The works of Trace Heavens mark the results of James Nizam’s architectural interventions and studio-based explorations made to channel and record light. Where his earlier series Anteroom transformed abandoned rooms into straightforward pinhole camera obscuras, Nizam’s use of a perforated room is now less concerned with bringing the outside world in and recording it, than it is with using the light of that world to produce starkly beautiful visual effects that verge on the palpable. In Shard of Light, and the Thought Forms, Nizam harnesses the procession of the sun using jury-rigged setups that capture and manipulate sunlight into sculptural form. The resulting light sculptures establish a correspondence between room and camera as light capturing structures and extends it in time and space to the capture of solar phenomena within ancient astrological observatories such as those at Chaco Canyon or Xochicalco. The archaeological and pseudoscientific nature of Nizam’s solar recordings push the specific concerns of photography beyond the ordinary purview of the medium, working with light to establish poetic connections between the cosmos, photographic apparatuses, architecture, perception and the mind.
https://jamesnizam.com/trace-heavens-may-4th/ (10.12.2019)
Shard of Light is an impressive example of one of your architectural interventions where you created a structural incision upon a building prior to its demolition. Could you discuss this work for HUNTED PROJECTS?

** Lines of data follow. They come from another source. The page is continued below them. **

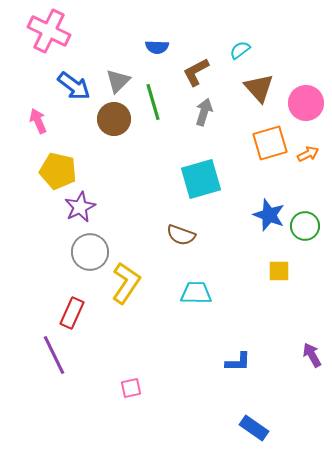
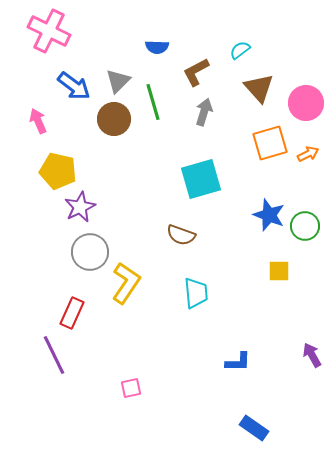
cyan trapezoid: rotated 84 degrees clockwise
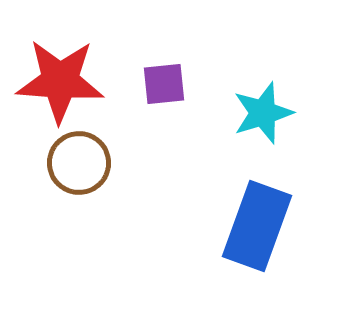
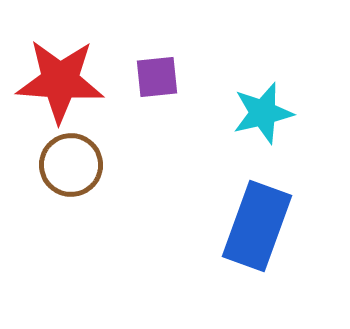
purple square: moved 7 px left, 7 px up
cyan star: rotated 4 degrees clockwise
brown circle: moved 8 px left, 2 px down
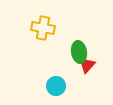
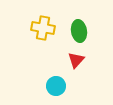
green ellipse: moved 21 px up
red triangle: moved 11 px left, 5 px up
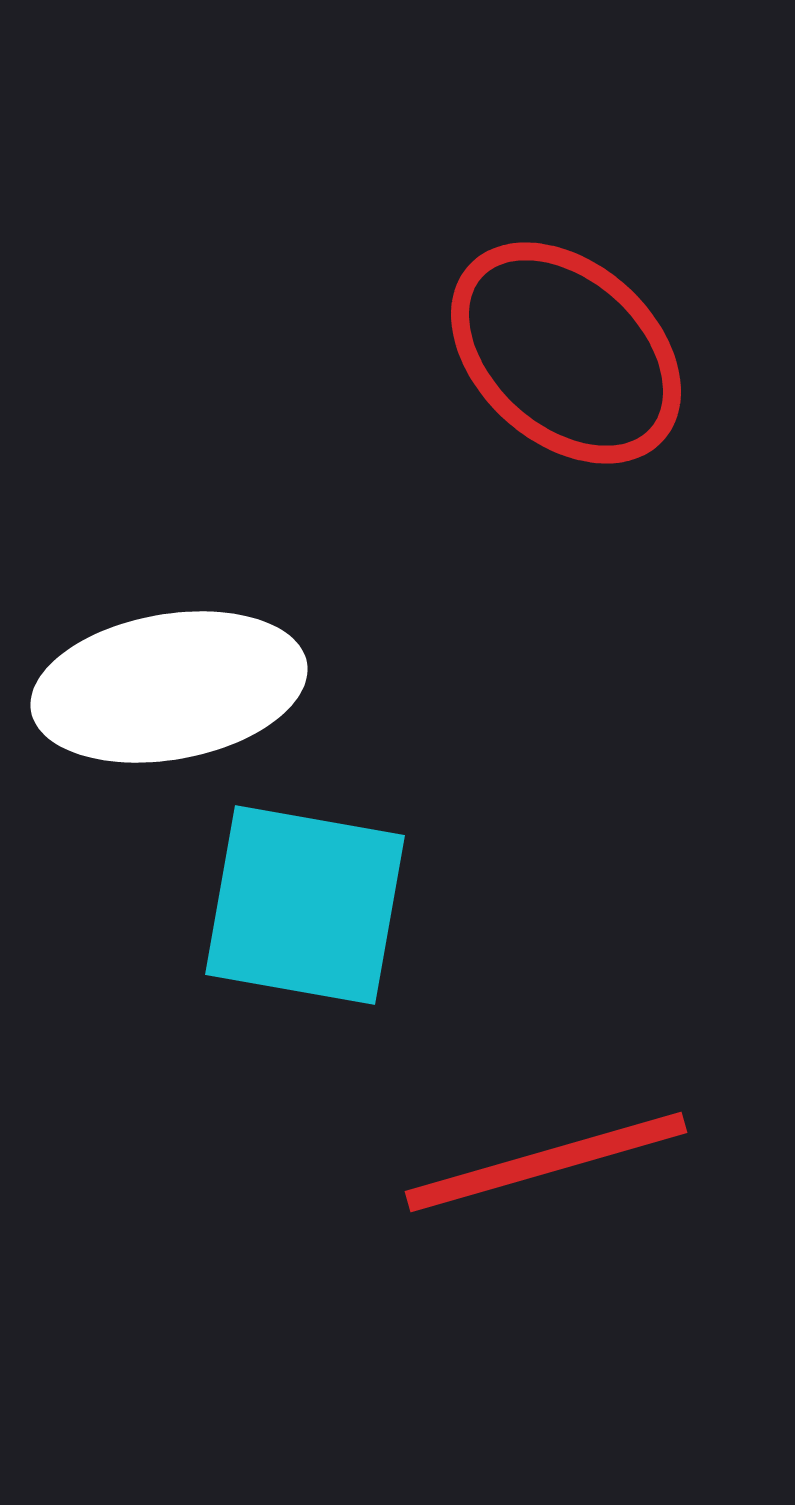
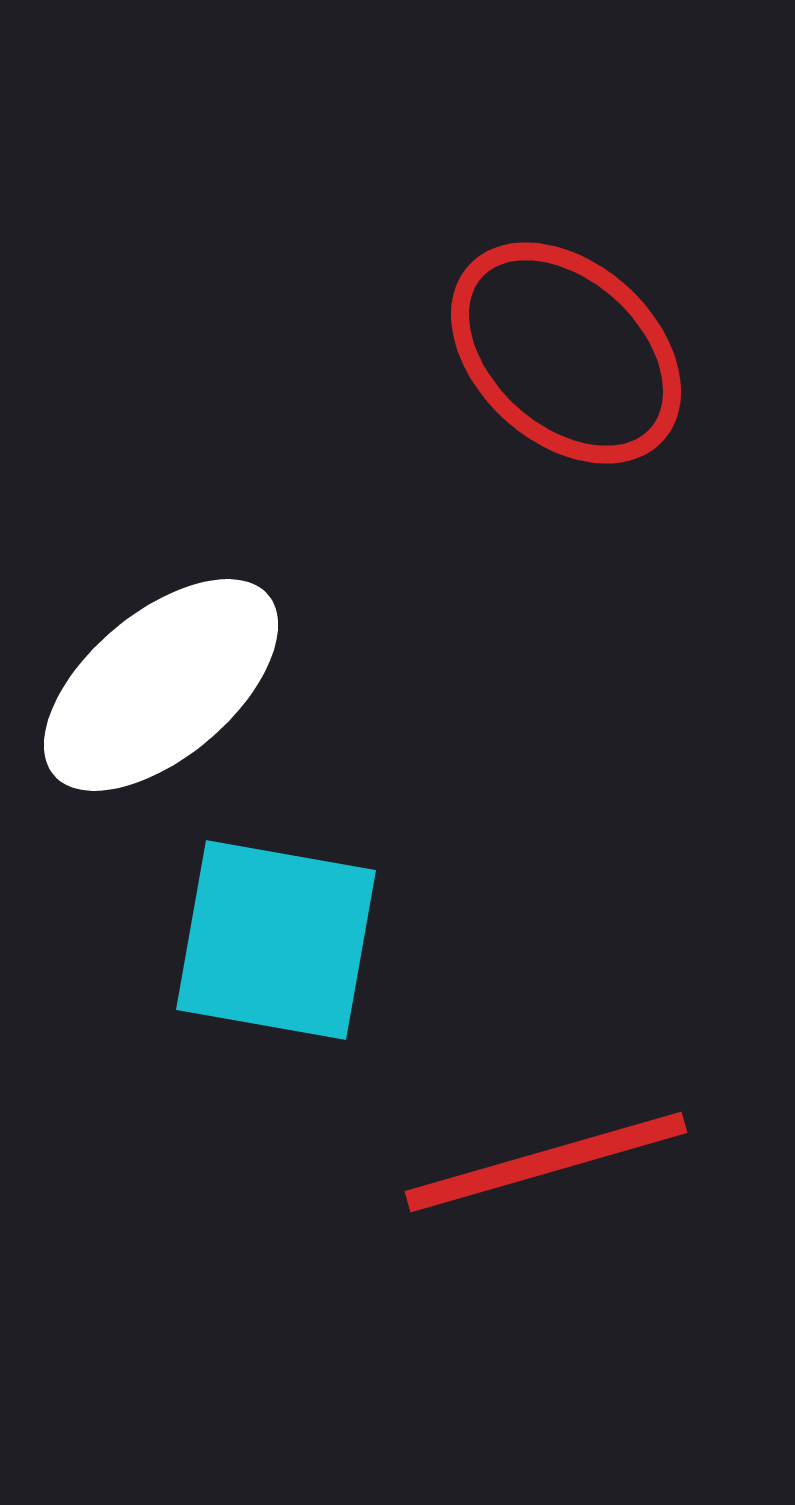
white ellipse: moved 8 px left, 2 px up; rotated 30 degrees counterclockwise
cyan square: moved 29 px left, 35 px down
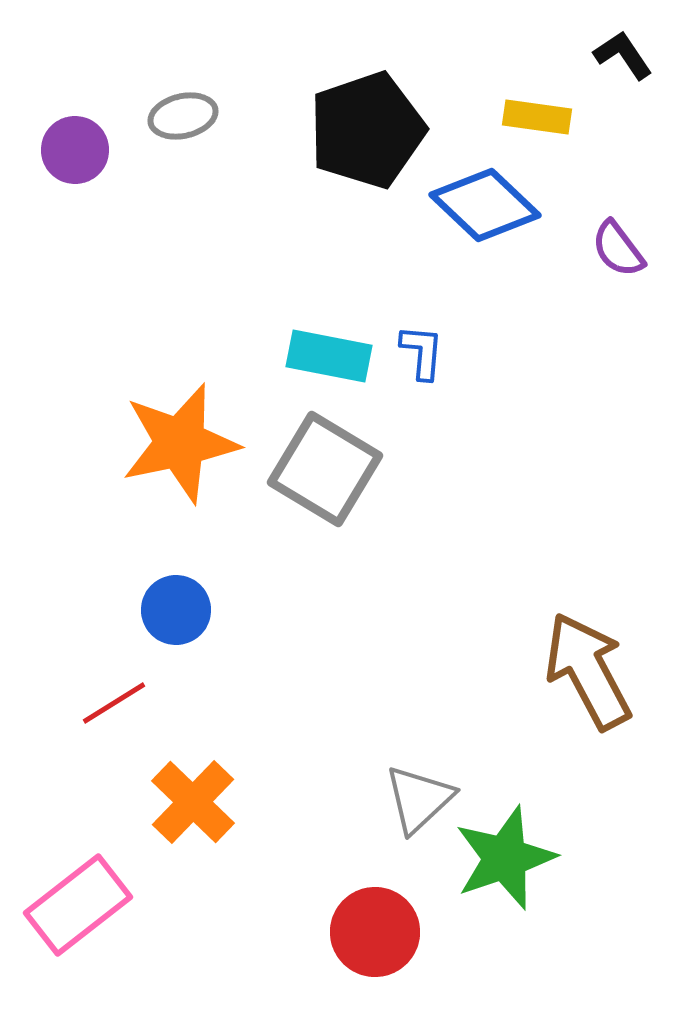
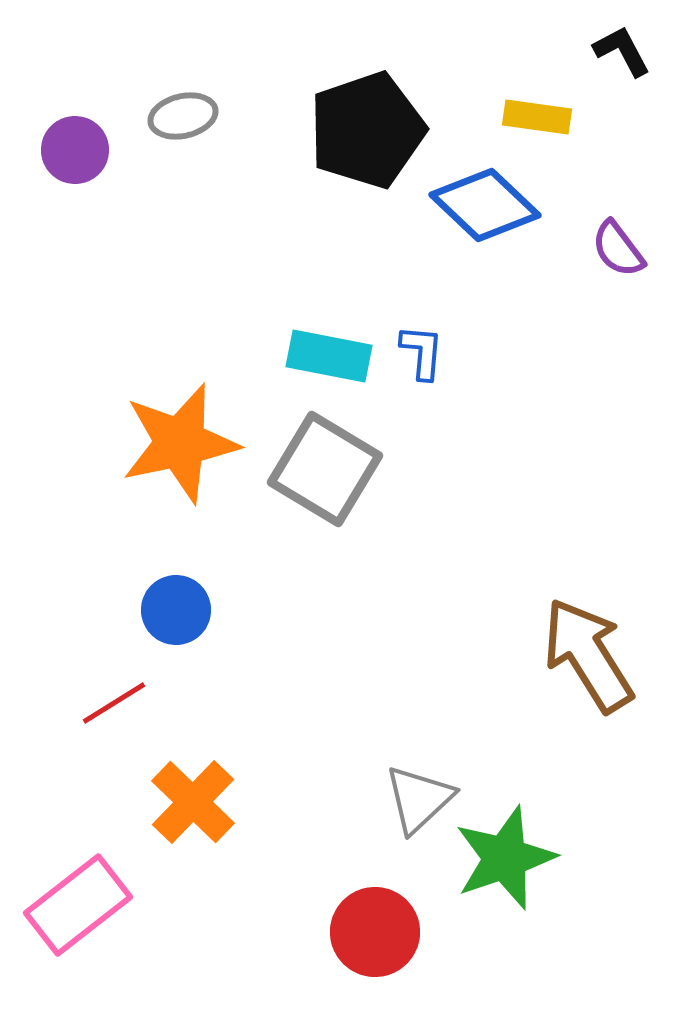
black L-shape: moved 1 px left, 4 px up; rotated 6 degrees clockwise
brown arrow: moved 16 px up; rotated 4 degrees counterclockwise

JN: Again, I was thinking about this idea of creating a light form from a solar alignment using the sun and a readymade structure. I found a house on the riverfront in an industrial area just outside of Vancouver that was selling for $1 dollar.... the only catch being that if I purchased it I had to relocate the entire building. I pitched a very loose proposal to the city soliciting the use of the space to realize a monument of sorts in advent that the house would be demolished if no one came through on the property. It took almost a year to get the go ahead on the project and in the months leading up to accessing the space I spent a lot of time just observing the sun --understanding how light would fall into the structure at different times of day and anticipating the waning light over the course of the summer months when the project would be realized. From these observations I was able to determine how the form would take shape. There was only one room in the house that allowed for a perfect shot -- in the sense that it was the only room big enough to stage a full room in the camera frame. Exacting the cut hinged on the fixed position of the camera within this room and the orientation of this room in relation to the position of the sun at midday. There was some structural reinforcement that I had to build to ensure the roof wouldn't collapse before I removed a one-foot wide section of the house from floor to ceiling through to the roof. I built this wider cut back in to a one-inch beveled slit, which allowed me to focus the sun into a perfectly sharp shard of light.